In a new study involving rats, researchers at Boston University monitored neurons in the hippocampus, the center of memory and learning. Howard Eichenbaum and colleagues trained rats to perform a three-part task, which included a delay in the middle, reports ScienceNow. They learned to associate an object with an scent (a ball with oregano, for instance), and then they were presented with the object. The rats entered a separate chamber for 10 seconds, after which a doorway led them to a flowerpot full of scented sand. If the scent was the same as the object they’d been shown, the rats would dig for a food reward. The 10-second delay was at the heart of the study.

Eichenbaum et. al surgically implanted electrodes in the rats’ hippocampus, and monitored signals from 300 distinct neurons as the rats completed their work. During the delay, the researchers watched about a third of the cells continue to fire in a cascading pattern — suggesting the neurons were keeping track as time went by.

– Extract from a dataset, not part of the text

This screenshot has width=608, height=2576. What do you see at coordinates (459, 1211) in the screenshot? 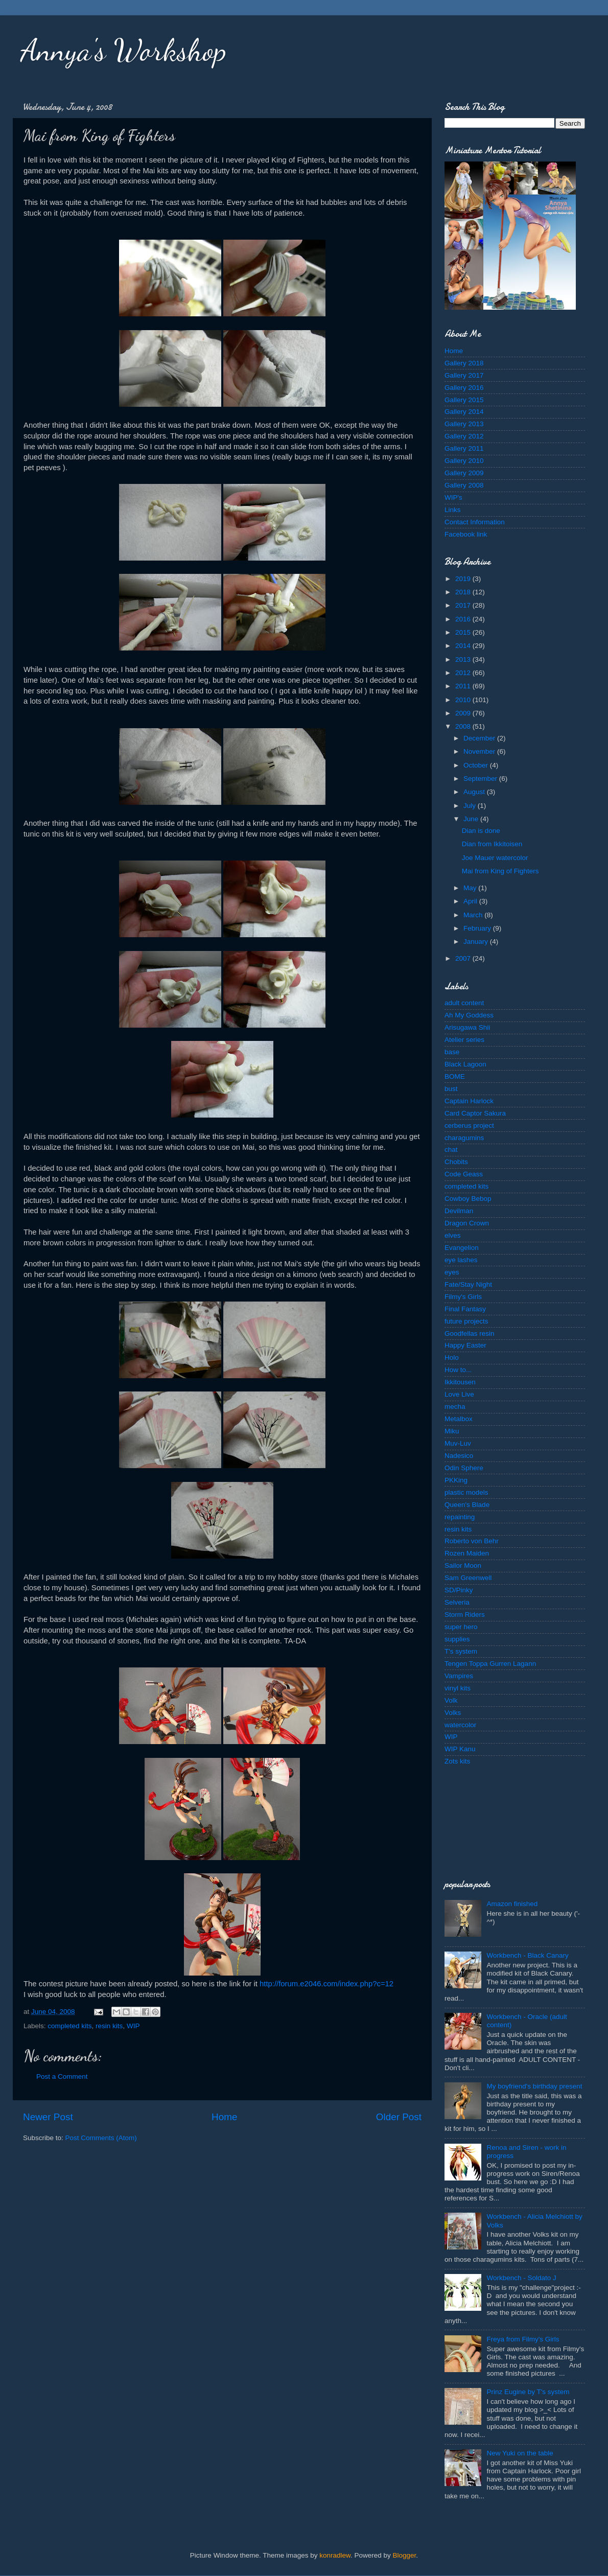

The hippocampus is known to have “place cells,” which keep track of locations and recalibrate when spatial cues are altered, the authors write. In the same way, the time neurons continued to fire when the researchers lengthened the delay, “retiming” when temporal cues are altered. The hippocampus is considered the brain’s memory center, so it makes sense that there would be some mechanism for monitoring the variables that memory depends upon.

The neurons kept track of time in varying tests, but their firing patterns and the specific groups involved changed slightly, depending on which object was presented. This shows the neurons disambiguate different events, the researchers say: “(They) compose unique, temporally organized representations of specific experiences.” The research is reported in the journal Neuron.